Com ou sem aquecimento global, hoje cerca de 60.000 pessoas por dia no mundo são deslocadas por conta de alterações climáticas, cada vez mais evidentes. Este fato mais o surgimento da engenharia genética, e a crescente liberalidade na abordagem judicial de princípios religiosos antes inquestionáveis, como por exemplo a eutanásia assistida aprovada na Califórnia, impõe um novo relacionamento entre as diversas religiões e seus seguidores. A quebra de tabus ainda existentes, como o uso de preservativos e a pílula, a união afetiva entre gays, e uma nova abordagem mais participativa em relações aos problemas ambientais tornam-se cada vez mais concretos.
Explosão demográfica
Recentemente um exemplo muito elogiado foi dado pelo Papa, ele sugeriu que “as pessoas não precisam procriar como coelho”, o que mostra uma inédita preocupação com a explosão demográfica. Sua Santidade também pediu mais cuidado com o ambiente, o que certamente nos faz lembrar de S. Francisco de Assis. Outro vigoroso exemplo foi dado pelo Dalai Lama, há alguns anos durante uma entrevista, pois ele disse que ficaria envergonhado se algum de seus seguidores usassem peles de animais selvagens em suas vestimentas. Poucos dias depois, em várias cidades do Nepal, da Índia e do Tibete, enormes fogueiras começaram a surgir nas praças; eram pessoas queimando as peles que usavam. Este notável gesto salvou grandes quantidades de tigres, leopardos-da-neve, raposas e outros animais já raros na região.

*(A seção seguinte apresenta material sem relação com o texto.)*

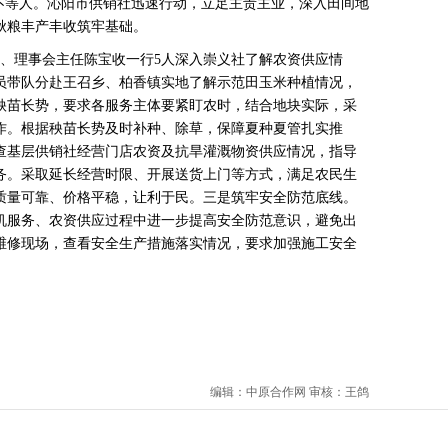
等人。沁阳市供销社迅速行动，立足主责主业，深入田间地
秋粮丰产丰收筑牢基础。
、理事会主任陈宝收一行5人深入崇义社了解农资供应情
员带队分赴王召乡、柏香镇实地了解示范田玉米种植情况，
秧苗长势，要求各服务主体要紧盯农时，结合地块实际，采
作。根据秧苗长势及时补种、除草，保障夏种夏管扎实推
查基层供销社经营门店农资及抗旱灌溉物资供应情况，指导
务。采取延长经营时限、开展送货上门等方式，满足农民生
质量可靠、价格平稳，让利于民。
三是筑牢安全防范底线。
机服务、农资供应过程中进一步提高安全防范意识，避免出
维修现场，查看安全生产措施落实情况，要求加强施工安全
编辑：中原合作网 审核：王鸽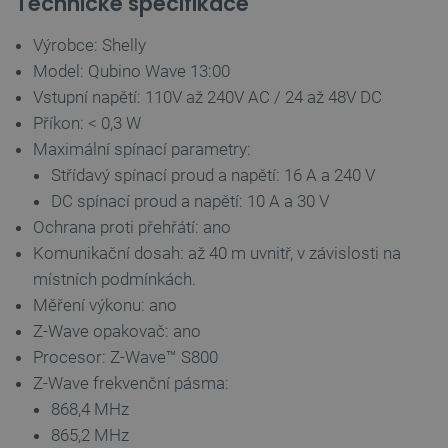
Technické specifikace
prohlížeče
Výrobce: Shelly
Model: Qubino Wave 13:00
Vstupní napětí: 110V až 240V AC / 24 až 48V DC
critCartData
botland.cz
9 minut
54 sekund
Příkon: < 0,3 W
Maximální spínací parametry:
Střídavý spínací proud a napětí: 16 A a 240 V
DC spínací proud a napětí: 10 A a 30 V
Ochrana proti přehřátí: ano
Komunikační dosah: až 40 m uvnitř, v závislosti na
místních podmínkách.
Měření výkonu: ano
CookieScriptConsent
CookieScript
2 měsíce
botland.cz
4 týdny
Z-Wave opakovač: ano
Procesor: Z-Wave™ S800
Z-Wave frekvenční pásma:
868,4 MHz
865,2 MHz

Em Governador Valadares, se autoridades de todas as religiões existentes na cidade iniciassem uma campanha pedindo a seus fiéis que separassem o lixo reciclável do comum, economizar água e energia, preservar a fauna e a flora, e outros hábitos sustentáveis, a cidade ficaria muito mais limpa e civilizada. É muito grande, e infelizmente pouco aproveitado, o potencial motivador que as grandes religiões têm sobre seus seguidores.